Extracted page text data:
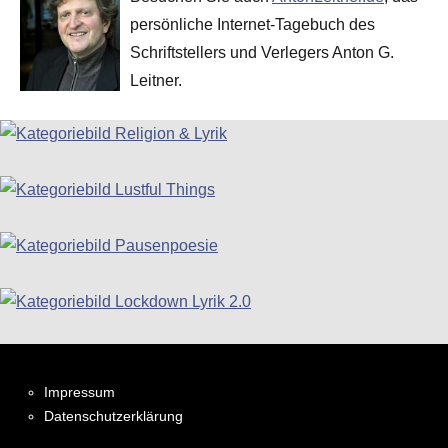
persönliche Internet-Tagebuch des
Schriftstellers und Verlegers Anton G.
Leitner.
Impressum
Datenschutzerklärung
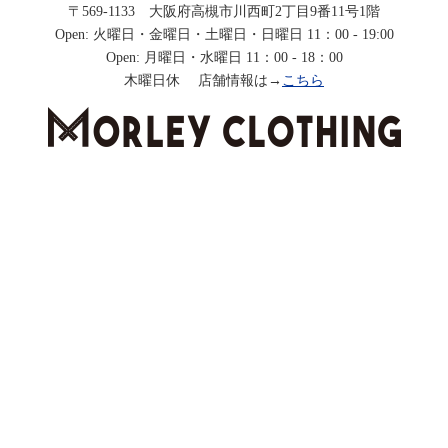
〒569-1133 大阪府高槻市川西町2丁目9番11号1階
Open: 火曜日・金曜日・土曜日・日曜日 11：00 - 19:00
Open: 月曜日・水曜日 11：00 - 18：00
木曜日休 店舗情報は→
こちら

■ Exercise:
For each line above that has the word "Open", add one to a tally, and report the final tally alone.

■ Result:
2